● EXERCISE DIRECTIONS: Drop the pictures; give again exactly the lines from the one holding "This screenshot has width=1314, height=2359." through the end of the data.

[Stored items]
===============

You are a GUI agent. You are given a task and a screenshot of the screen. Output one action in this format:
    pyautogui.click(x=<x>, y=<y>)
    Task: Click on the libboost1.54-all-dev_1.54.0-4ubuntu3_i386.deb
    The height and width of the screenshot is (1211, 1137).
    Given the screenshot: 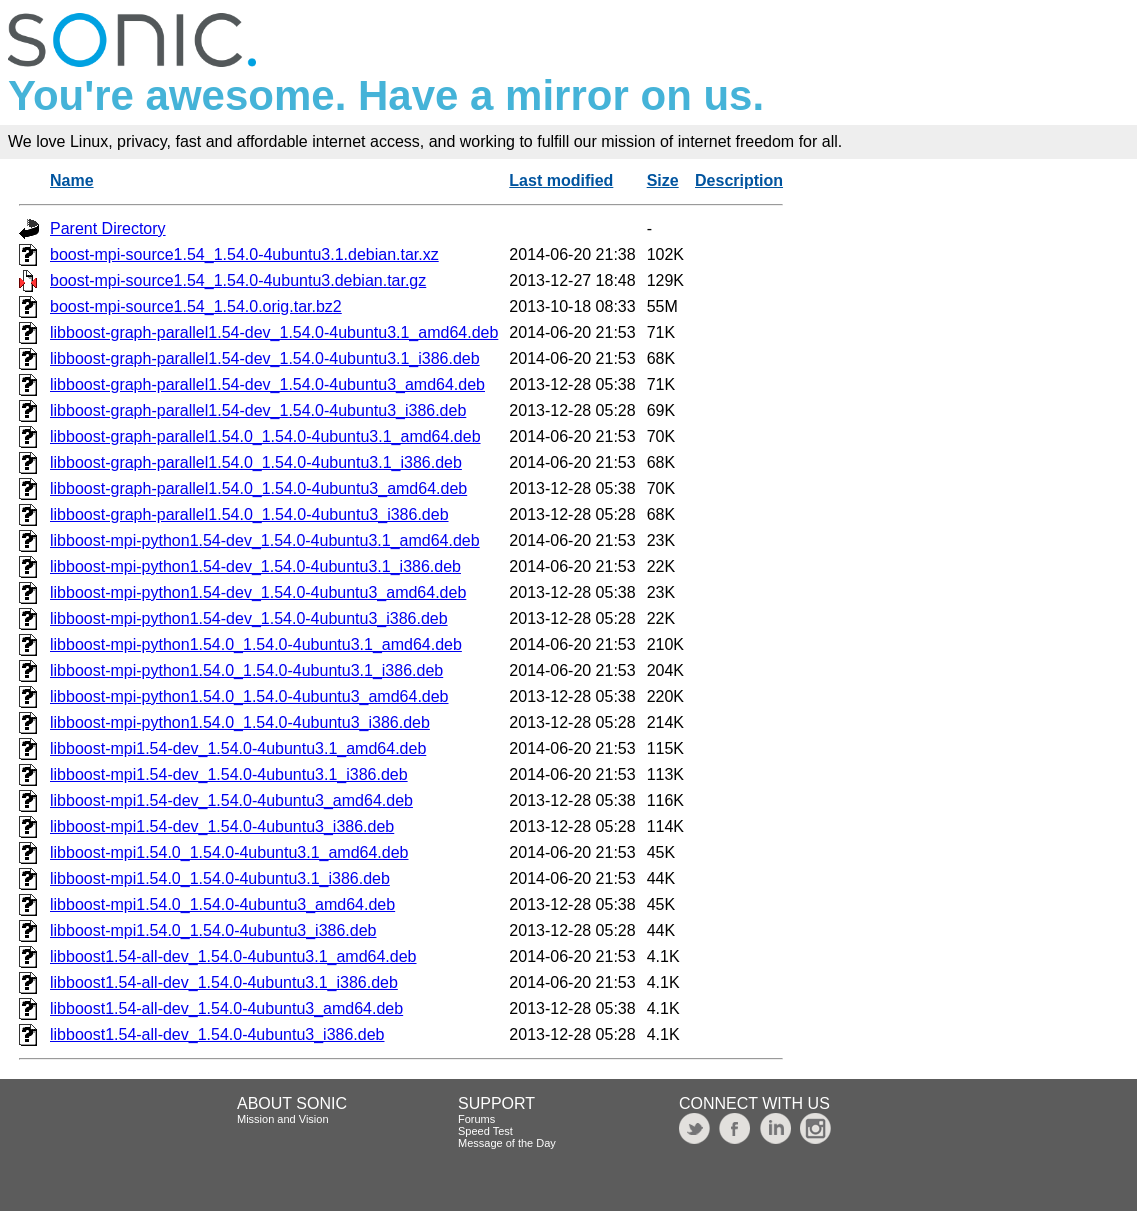 What is the action you would take?
    pyautogui.click(x=217, y=1034)
    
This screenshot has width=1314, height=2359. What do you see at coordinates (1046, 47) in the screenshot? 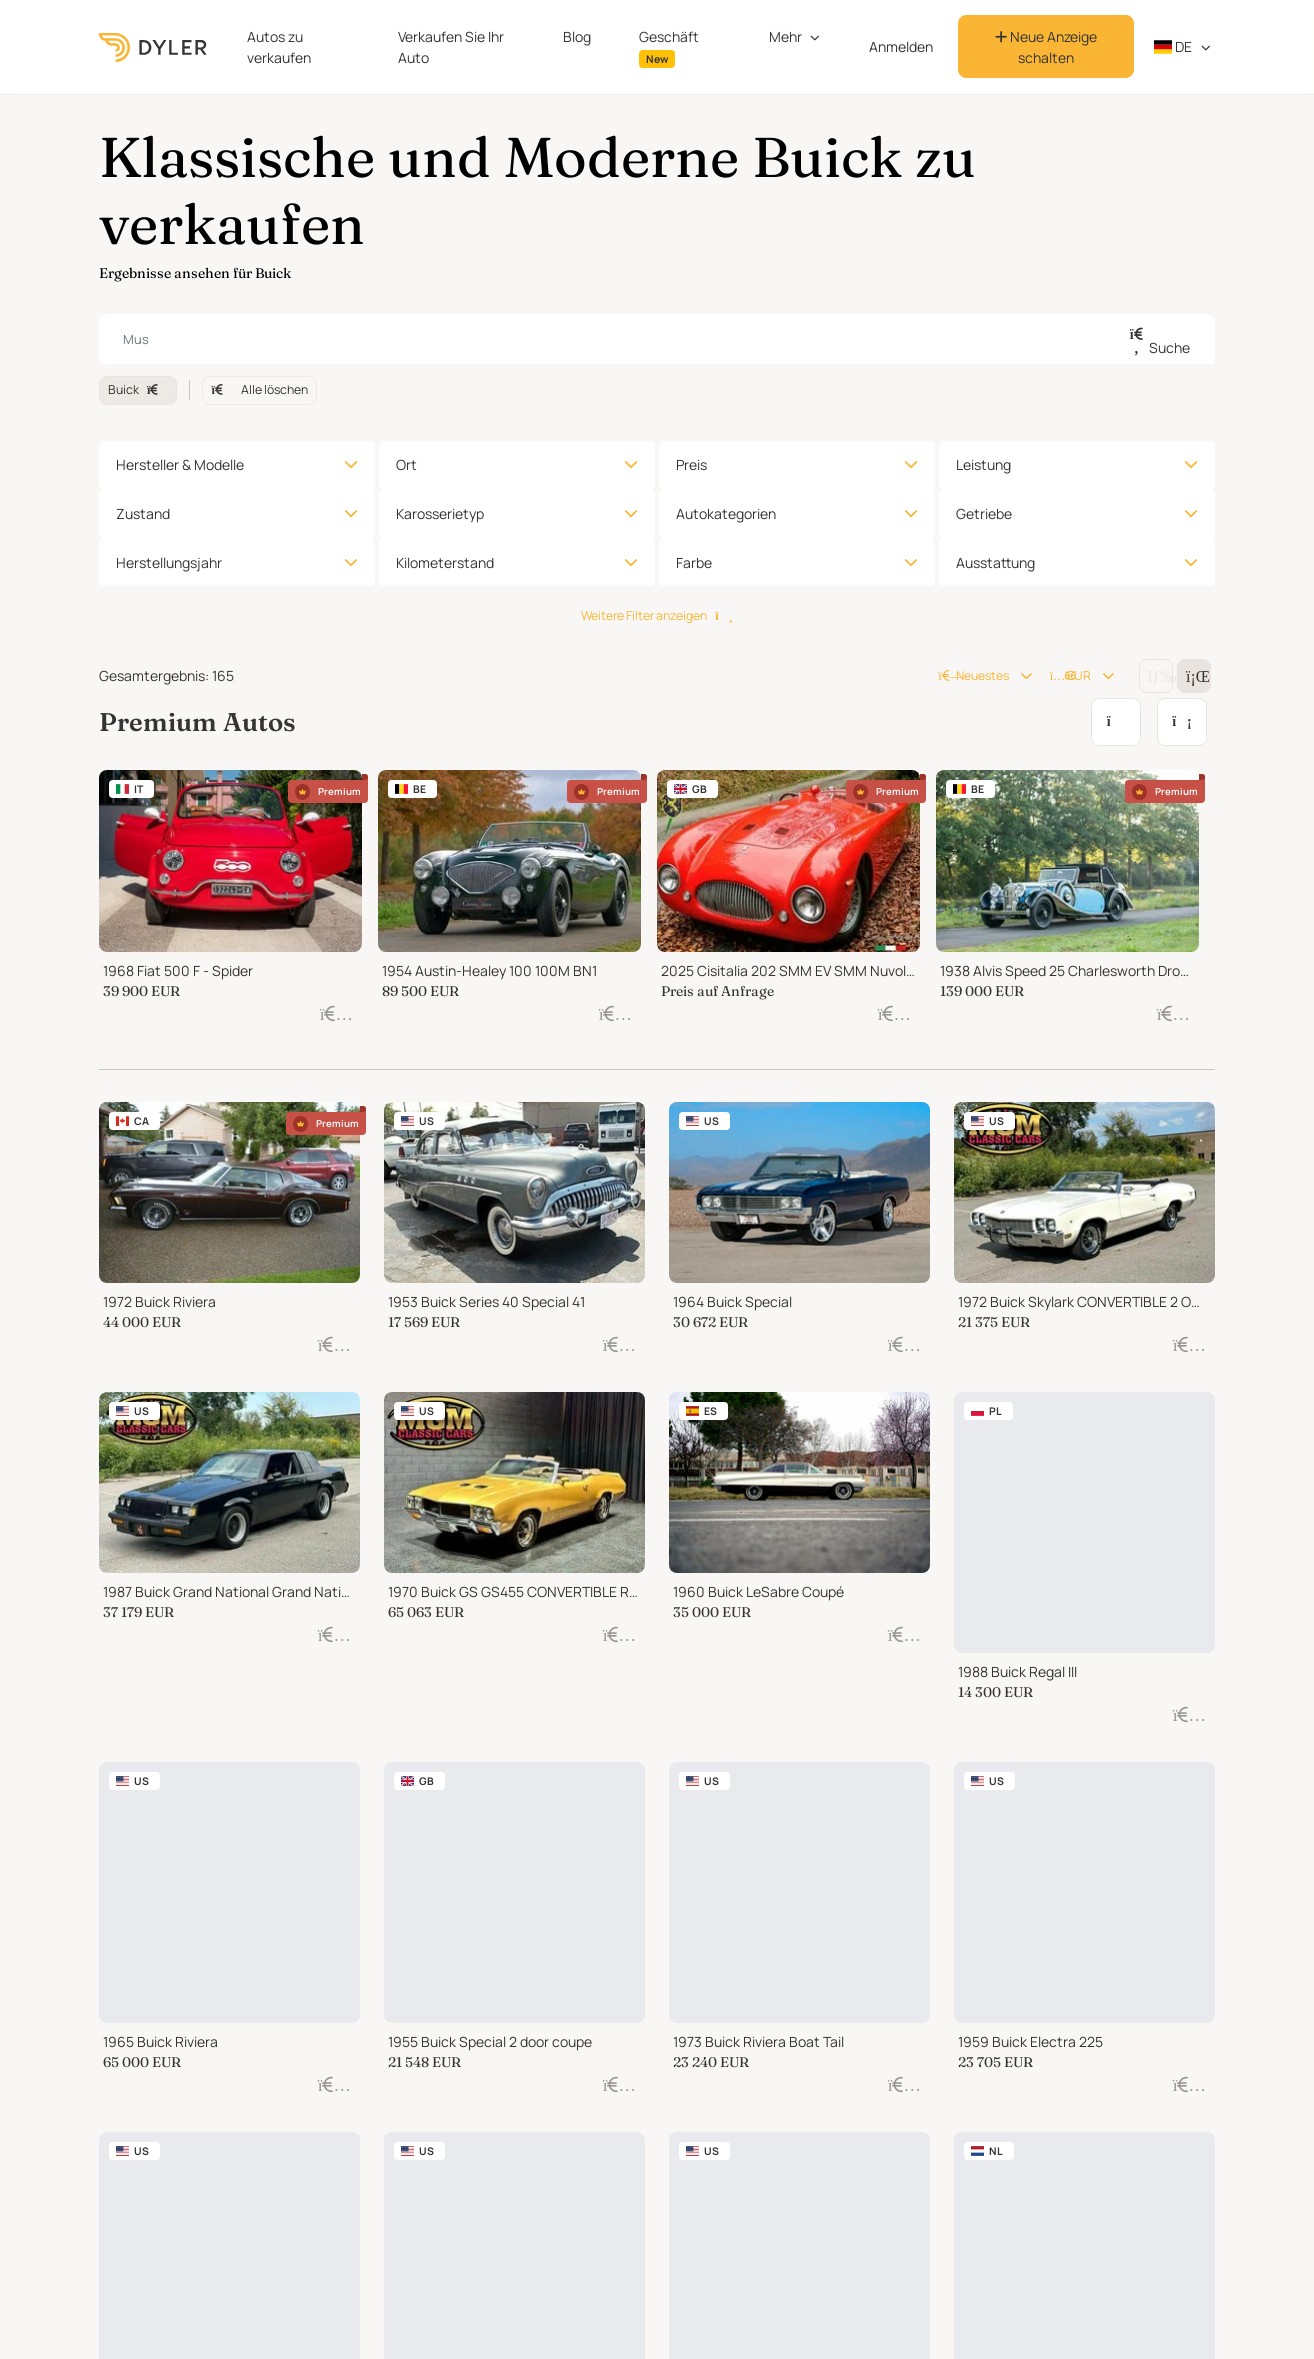
I see `Neue Anzeige schalten` at bounding box center [1046, 47].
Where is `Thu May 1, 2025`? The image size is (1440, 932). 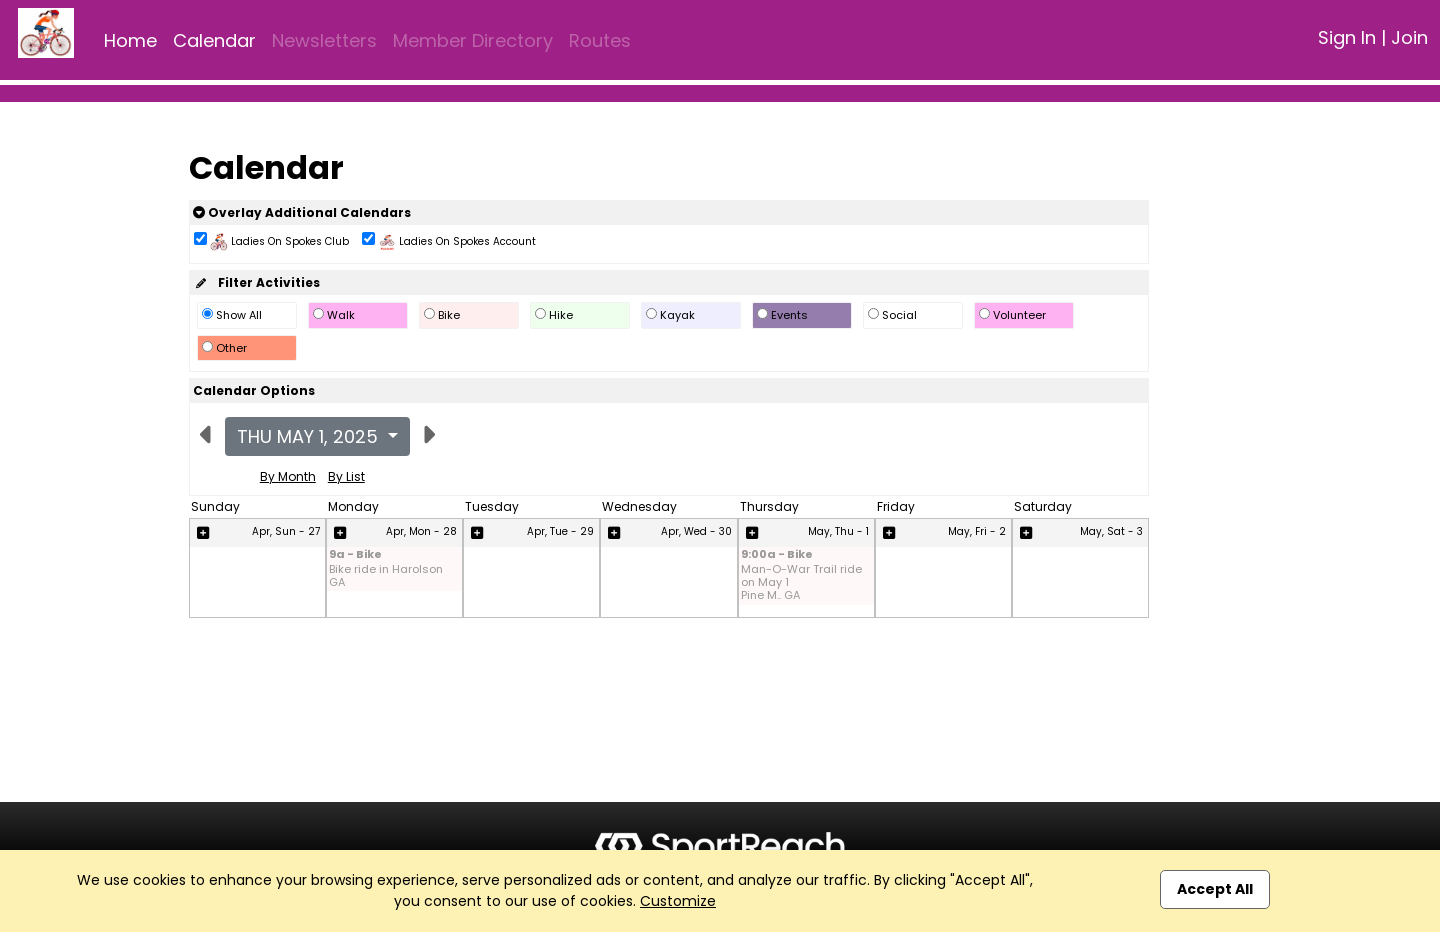
Thu May 1, 2025 is located at coordinates (310, 436).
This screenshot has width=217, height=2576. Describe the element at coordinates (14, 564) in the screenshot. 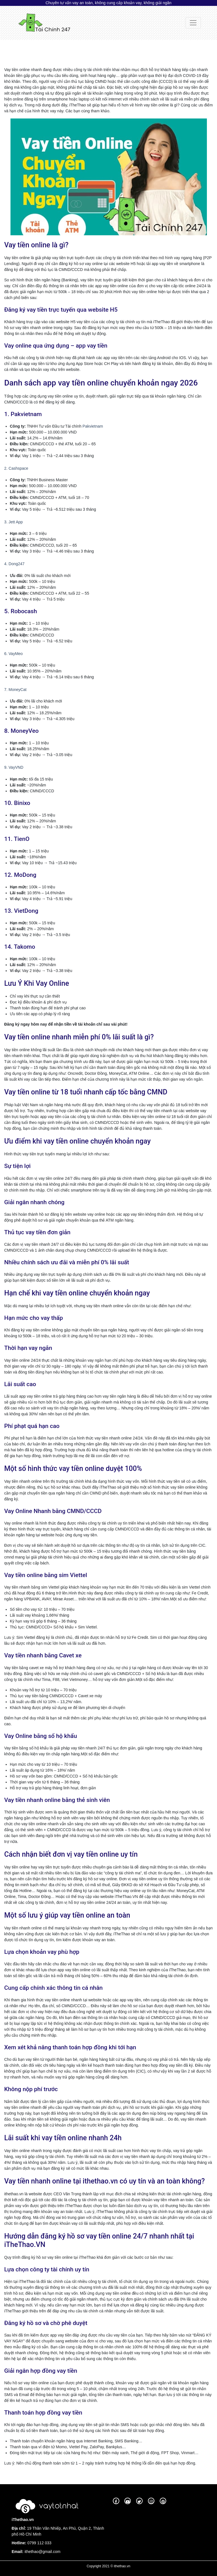

I see `4. Dong247` at that location.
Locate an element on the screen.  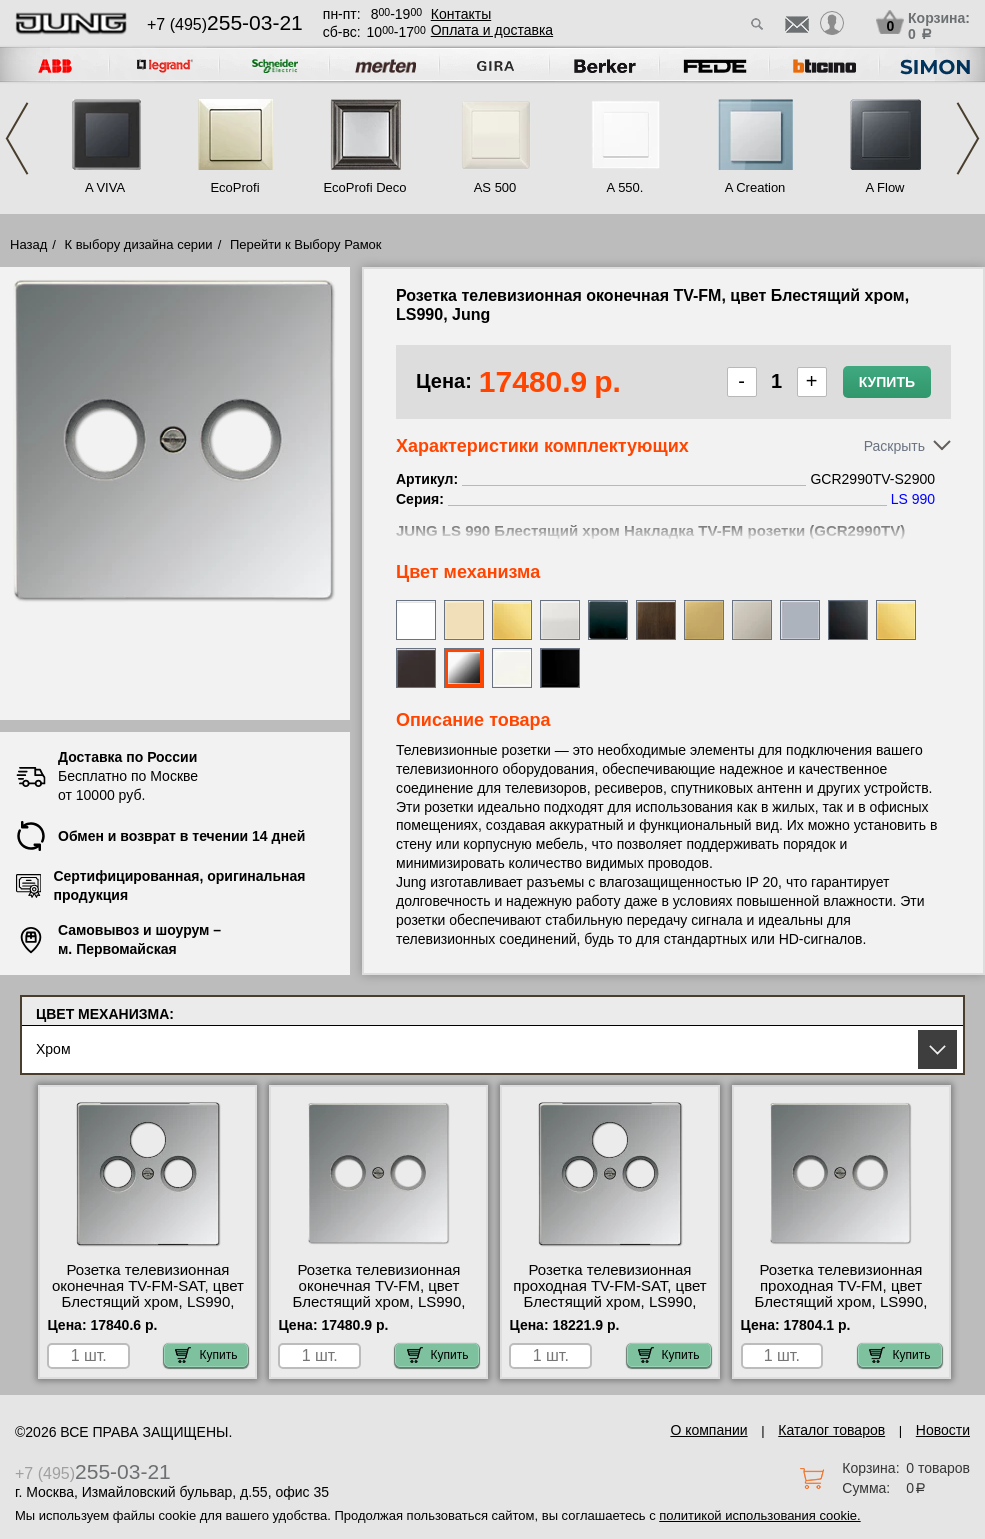
EcoProfi Deco is located at coordinates (364, 187).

===============

● TASK RESULT:
This screenshot has width=1314, height=2359. What do you see at coordinates (1046, 47) in the screenshot? 
I see `Neue Anzeige schalten` at bounding box center [1046, 47].
Where is `Thu May 1, 2025`? The image size is (1440, 932). 
Thu May 1, 2025 is located at coordinates (310, 436).
This screenshot has width=217, height=2576. Describe the element at coordinates (14, 564) in the screenshot. 

I see `4. Dong247` at that location.
Locate an element on the screen.  
EcoProfi Deco is located at coordinates (364, 187).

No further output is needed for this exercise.